Published on

The most important AI development of 2023 was maybe not GPT-4



DALL-E "llama wearing a winter hat with gloves on his hooves, in a snowy scene with a falcon flying in the sky, cartoon"

It’s that time of the year! Now that the holiday season is upon us, I usually take a bit of time to reflect on the past year. Personally, I’m quite proud of the streak I have for using Duolingo every day: thanks to some motivation from my wife (who currently has a 1,360 day streak and counting), I started learning German in February and am getting close to achieving a year-long streak of learning a bit of the language every day: Es ist so aufregend!

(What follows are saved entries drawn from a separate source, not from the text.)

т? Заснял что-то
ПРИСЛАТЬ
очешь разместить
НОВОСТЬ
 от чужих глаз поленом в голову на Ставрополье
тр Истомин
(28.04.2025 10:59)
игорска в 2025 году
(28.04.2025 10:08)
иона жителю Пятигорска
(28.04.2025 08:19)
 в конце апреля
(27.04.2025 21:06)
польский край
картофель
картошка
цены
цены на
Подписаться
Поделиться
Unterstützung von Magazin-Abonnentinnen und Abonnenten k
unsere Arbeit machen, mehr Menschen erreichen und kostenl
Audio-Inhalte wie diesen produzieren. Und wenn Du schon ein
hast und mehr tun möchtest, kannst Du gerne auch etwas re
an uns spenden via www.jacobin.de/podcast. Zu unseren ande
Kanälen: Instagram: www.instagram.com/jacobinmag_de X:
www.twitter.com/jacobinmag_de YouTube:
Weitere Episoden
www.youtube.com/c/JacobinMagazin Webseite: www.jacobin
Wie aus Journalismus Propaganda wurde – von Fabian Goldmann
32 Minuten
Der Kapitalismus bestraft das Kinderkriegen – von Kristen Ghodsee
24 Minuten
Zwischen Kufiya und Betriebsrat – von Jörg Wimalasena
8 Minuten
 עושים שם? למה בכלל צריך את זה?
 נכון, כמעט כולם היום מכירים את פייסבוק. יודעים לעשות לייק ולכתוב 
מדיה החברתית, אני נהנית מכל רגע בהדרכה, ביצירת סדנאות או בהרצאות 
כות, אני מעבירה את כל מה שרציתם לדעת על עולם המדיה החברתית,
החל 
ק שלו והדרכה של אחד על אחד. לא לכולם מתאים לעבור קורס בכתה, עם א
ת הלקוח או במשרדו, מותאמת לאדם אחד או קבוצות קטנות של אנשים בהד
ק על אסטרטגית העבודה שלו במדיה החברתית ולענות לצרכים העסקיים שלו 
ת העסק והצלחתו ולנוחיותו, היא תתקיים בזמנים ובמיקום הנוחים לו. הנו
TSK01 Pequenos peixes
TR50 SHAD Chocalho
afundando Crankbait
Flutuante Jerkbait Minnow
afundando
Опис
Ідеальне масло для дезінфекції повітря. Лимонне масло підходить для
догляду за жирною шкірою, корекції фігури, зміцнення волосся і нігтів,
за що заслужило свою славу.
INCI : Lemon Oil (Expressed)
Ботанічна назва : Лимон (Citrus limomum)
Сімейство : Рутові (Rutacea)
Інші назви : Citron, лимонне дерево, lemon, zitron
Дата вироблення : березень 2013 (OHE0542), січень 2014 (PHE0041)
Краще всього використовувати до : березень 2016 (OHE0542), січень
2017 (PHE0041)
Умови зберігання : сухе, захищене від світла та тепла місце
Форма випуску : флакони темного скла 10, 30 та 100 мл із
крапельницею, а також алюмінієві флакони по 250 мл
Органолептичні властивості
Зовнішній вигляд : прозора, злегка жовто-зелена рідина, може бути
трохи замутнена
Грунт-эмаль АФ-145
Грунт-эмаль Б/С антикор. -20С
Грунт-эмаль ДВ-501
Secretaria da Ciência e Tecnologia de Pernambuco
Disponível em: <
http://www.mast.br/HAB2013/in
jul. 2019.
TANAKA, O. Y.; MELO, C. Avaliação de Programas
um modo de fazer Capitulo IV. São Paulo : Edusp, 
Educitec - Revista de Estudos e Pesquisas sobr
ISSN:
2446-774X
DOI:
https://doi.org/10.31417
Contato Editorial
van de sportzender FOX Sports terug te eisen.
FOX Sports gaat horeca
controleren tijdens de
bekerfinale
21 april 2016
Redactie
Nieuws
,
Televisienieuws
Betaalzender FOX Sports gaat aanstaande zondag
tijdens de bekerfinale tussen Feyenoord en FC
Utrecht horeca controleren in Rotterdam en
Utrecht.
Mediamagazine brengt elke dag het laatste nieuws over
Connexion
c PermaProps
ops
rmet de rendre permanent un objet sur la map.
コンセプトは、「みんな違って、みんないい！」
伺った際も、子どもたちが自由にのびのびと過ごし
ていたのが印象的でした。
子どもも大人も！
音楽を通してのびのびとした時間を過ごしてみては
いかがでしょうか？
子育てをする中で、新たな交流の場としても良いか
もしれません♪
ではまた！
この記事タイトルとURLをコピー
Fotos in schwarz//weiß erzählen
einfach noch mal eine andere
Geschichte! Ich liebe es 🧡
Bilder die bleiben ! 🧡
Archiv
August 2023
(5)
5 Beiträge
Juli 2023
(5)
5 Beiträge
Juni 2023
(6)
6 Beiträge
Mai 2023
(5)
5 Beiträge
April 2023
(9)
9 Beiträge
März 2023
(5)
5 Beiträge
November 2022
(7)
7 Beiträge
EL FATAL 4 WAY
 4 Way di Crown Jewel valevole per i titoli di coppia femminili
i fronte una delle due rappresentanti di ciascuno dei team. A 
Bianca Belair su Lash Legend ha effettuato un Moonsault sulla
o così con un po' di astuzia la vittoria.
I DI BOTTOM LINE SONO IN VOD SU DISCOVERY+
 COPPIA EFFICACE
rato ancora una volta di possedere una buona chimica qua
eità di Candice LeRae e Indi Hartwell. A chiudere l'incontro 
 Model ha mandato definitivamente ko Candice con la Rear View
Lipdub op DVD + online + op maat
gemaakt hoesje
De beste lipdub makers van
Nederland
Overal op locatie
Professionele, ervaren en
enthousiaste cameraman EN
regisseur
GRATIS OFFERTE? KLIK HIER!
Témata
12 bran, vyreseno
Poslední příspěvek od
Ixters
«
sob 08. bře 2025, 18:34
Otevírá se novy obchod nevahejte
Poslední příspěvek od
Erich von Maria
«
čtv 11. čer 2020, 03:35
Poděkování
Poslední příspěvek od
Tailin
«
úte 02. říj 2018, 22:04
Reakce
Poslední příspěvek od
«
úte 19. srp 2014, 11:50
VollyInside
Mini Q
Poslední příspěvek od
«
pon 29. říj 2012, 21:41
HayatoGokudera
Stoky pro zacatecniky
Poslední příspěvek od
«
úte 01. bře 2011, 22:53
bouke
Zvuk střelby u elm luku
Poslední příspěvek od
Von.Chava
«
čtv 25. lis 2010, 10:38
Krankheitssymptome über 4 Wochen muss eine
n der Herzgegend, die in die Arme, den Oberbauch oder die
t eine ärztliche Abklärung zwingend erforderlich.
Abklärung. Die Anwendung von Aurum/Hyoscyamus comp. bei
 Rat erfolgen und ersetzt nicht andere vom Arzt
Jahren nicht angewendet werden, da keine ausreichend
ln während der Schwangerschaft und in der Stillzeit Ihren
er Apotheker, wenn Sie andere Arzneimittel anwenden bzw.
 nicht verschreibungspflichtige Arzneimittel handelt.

In the world of AI, I've been thinking about what should be considered as the biggest development of the year. The obvious choice is OpenAI and GPT-4. OpenAI has dominated the news this year and it's no wonder: from ChatGPT, GPT-4, Whisper, and DALL-E 3, they maintain state-of-the-art performance in a field full of competition. I know some of these models were released at the tail end of 2022, but the fact that they've remained so relevant throughout 2023 is really a testament to their exceptional performance. The performance of GPT-4 is the benchmark that all current research is comparing itself against.

Other than OpenAI, there have been other players in the field of proprietary (closed-source) models, like Anthropic with their Claude model, AI21 with their Jurassic Model, and just this week, Google with Gemini (which is a part of Bard). As I mentioned last week, AWS is steaming ahead at full speed to give companies access to many of these models to integrate into their products via Bedrock. They're helping lead the charge in equipping prospectors with pickaxes for the AI gold rush. AWS is also reportedly working on training a GPT-4 competitor called Olympus.

All of the above models are closed source, meaning that those companies (OpenAI/Anthropic/Google/AI2I) spent millions or billions of dollars to train the models, and they hold the details about the models private. Although users and companies can interact and integrate their applications with the model, they don't provide the necessary information or model weights to enable someone to run the model on their own hardware or examine the internals of the training process, inference pipeline, or model architecture.

Of all the above mentioned companies, there is one leading AI company that I haven't yet mentioned: Meta. I think there is an argument to be made that the most important development of the year was their decision to continue supporting the open-source AI research community. In contrast to many of their peers, Meta AI (led by their chief AI scientist, Yann LeCun) decided to release their Llama and Llama 2 model family (7B, 13B, 70B, both base and chat models) to the community. Although there are some licensing restrictions attached to the Llama 2 models, the models can be used freely for research purposes, which is massively important. I watched a great conversation between Fei-Fei Li and Geoffrey Hinton, where Fei-Fei points out that no university has the resources required to train a model the size of ChatGPT.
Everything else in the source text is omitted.